極超短波療法とはマイクロ波を体に当てることにより、患部を温めてゆきます。赤外線などの温熱療法は体の表面から温めてゆきますが、極超短波療法は体の深部から温めてゆくのが特徴です。

注意すべき点としては、体に金属製の人工関節やクリップなどが入っている場合は、金属に熱が集まると内部からやけどを起こす恐れがありますので行えません。

装具療法

首の痛みが強い時や首を動かすと神経根を刺激する場合にはカラーを装着します。交通事故の際にむち打ちを発症した時に用いるのが代表的なケースです。

首を固定することで動きを制限し筋肉を休めることができ、周辺組織の回復と首の安定をはかります。基本的に寝る時以外はカラーを装着した状態で生活します。

カラーの着用が必要以上に長期間に渡ると、首の筋肉が弱まってしまいリハビリに余分の時間を要することになります。心配かもしれませんが医師の指示が出たらすぐに外して構いません。

けん引療法

けん引療法とはあごから後頭部のところにバンドを掛け上に引っ張る方法です。ややあごを引いた状態で約15分間ほどけん引と休止の繰り返しを行います。使うおもりは最初は5㎏あたりから始めて最終的には自分の体重の5分の1程度まで重量を上げてゆきます。

けん引療法を行うことで頚椎や筋肉を伸ばして緊張をほぐすことができます。椎間板に加わっていた余分な重力を軽くすることで、痛みやしびれを緩和させる目的で行われます。

私も頸椎椎間板ヘルニアを患った時にリハビリで行いましたが、急性期の症状が治まり始めた頃からけん引を行いました。劇的な効果はありませんが、自然治癒とともに行うと幾らかの効果が上がることは期待できるでしょう。

薬物療法

薬物療法には主に痛みや炎症を緩和するために薬を飲む方法と注射によるものがあります。

薬を飲む

痛みが強い時には消炎鎮痛剤を処方されます。薬が強くて胃が弱い方のために胃薬も同時に処方されることがあります。また座薬を使っても同様の効果があります。

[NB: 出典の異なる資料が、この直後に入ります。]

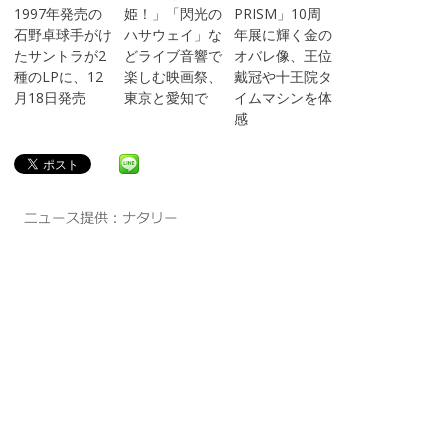
1997年発売の
姫！」「閃光の
PRISM」10周
石野卓球手がけ
ハサウェイ」な
年展に輝く金の
たサントラが2
どライブ音響で
オバレ像、王位
種のLPに、12
楽しむ映画祭、
戴冠や十王院タ
月18日発売
東京と愛知で
イムマシンを体
感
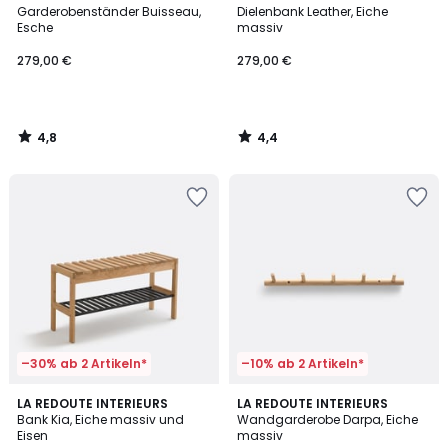
/ 5
/ 5
Garderobenständer Buisseau,
Dielenbank Leather, Eiche
Esche
massiv
279,00 €
279,00 €
4,8
4,4
/
/
5
5
–30% ab 2 Artikeln*
–10% ab 2 Artikeln*
4,7
4,7
LA REDOUTE INTERIEURS
LA REDOUTE INTERIEURS
/ 5
/ 5
Bank Kia, Eiche massiv und
Wandgarderobe Darpa, Eiche
Eisen
massiv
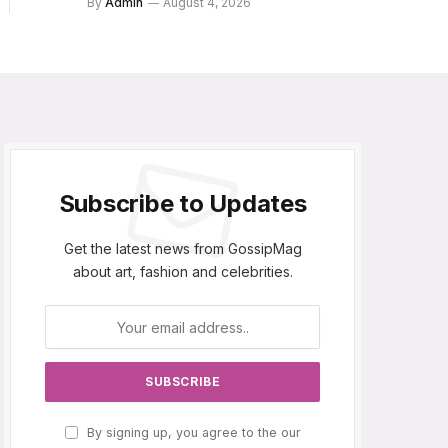
By
Admin
August 4, 2026
Subscribe to Updates
Get the latest news from GossipMag
about art, fashion and celebrities.
By signing up, you agree to the our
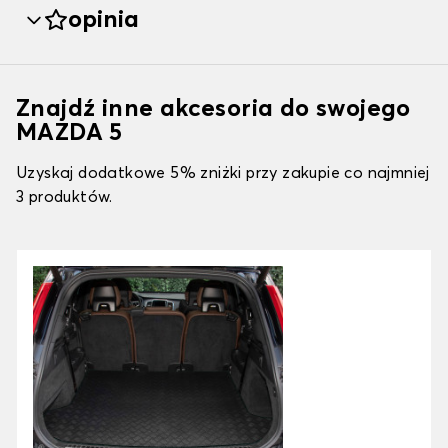
opinia
Znajdź inne akcesoria do swojego
MAZDA 5
Uzyskaj dodatkowe 5% zniżki przy zakupie co najmniej
3 produktów.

筋弛緩剤は緊張状態にある筋肉を緩めるはたらきがあります。強い衝撃やショックを受けると首の筋肉が緊張した状態になりますが、筋肉が緊張してると血行が悪くなり痛みの原因となります。

筋肉のこりをほぐして血行を改善することで痛みを軽減させることができます。他には安定剤やビタミン剤を処方されることもあります。

注射により痛みを緩和する

星状神経節ブロック:星状神経節とは、のどの奥の方にある星のような形をした神経で、首や顔、腕などの交感神経に結びついています。

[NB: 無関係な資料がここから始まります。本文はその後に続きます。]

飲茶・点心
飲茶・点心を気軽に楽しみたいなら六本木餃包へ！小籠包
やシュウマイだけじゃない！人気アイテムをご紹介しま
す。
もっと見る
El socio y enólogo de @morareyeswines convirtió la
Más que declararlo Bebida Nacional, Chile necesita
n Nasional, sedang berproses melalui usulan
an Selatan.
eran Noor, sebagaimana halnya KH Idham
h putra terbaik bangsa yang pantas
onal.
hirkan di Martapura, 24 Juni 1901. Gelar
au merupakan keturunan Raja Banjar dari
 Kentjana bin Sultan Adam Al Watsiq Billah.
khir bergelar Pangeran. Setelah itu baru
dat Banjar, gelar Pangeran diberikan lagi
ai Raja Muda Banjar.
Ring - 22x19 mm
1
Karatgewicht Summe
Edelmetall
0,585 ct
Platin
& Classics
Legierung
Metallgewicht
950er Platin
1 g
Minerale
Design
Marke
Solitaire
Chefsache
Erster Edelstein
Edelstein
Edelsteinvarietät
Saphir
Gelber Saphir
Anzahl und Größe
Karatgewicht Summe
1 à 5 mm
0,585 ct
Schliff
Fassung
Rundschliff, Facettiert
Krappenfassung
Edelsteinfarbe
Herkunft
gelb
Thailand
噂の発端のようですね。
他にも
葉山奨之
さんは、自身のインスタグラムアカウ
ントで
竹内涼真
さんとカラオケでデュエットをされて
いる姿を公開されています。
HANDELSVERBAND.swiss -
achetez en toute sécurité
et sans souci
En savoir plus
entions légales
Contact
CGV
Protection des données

この神経節に穏やかな効き目のある局所麻酔を注射すると、交感神経がブロック(遮断)されて交感神経の興奮が抑えられます。そうすると関連する箇所の血管が広がり血液循環が改善されることで痛みが和らぎます。

ペインクリニックなどで行われることが多い療法です。強いしびれや冷え性にも効果があります。

トリガーポイント療法:トリガーポイントとは圧痛点のことで、痛みやこりを感じる部分で押さえる(圧迫する)と強く痛みを発する部分を指します。押さえることが強い痛みの引き金(トリガー)となる箇所のためこのような名前が付いています。

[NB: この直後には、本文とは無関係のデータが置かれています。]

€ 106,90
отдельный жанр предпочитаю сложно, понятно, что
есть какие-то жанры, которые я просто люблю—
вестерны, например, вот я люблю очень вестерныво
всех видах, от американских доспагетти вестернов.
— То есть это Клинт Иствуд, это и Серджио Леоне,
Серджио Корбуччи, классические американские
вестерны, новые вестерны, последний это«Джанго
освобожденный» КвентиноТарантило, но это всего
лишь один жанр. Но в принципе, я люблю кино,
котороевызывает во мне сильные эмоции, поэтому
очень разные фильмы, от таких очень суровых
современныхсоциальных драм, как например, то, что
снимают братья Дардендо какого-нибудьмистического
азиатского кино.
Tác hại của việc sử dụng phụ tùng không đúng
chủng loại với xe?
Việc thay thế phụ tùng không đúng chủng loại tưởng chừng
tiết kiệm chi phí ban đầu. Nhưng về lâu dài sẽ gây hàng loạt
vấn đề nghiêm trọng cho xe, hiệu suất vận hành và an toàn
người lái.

この部分に局所麻酔を注射すると1回あるいは数回の注射で効果が表れて痛みが和らいでゆきます。

※どの治療法を採用されるかは、医師とご相談になりメリットとデメリットを比較考量して決定されることをおすすめします。

手術について

一定の期間に上記の保存療法を行なっても改善が見られない場合や、生活に支障をきたしている場合などに手術が検討されます。手術は行うことによって症状が改善されると見込まれる場合にのみ行われます。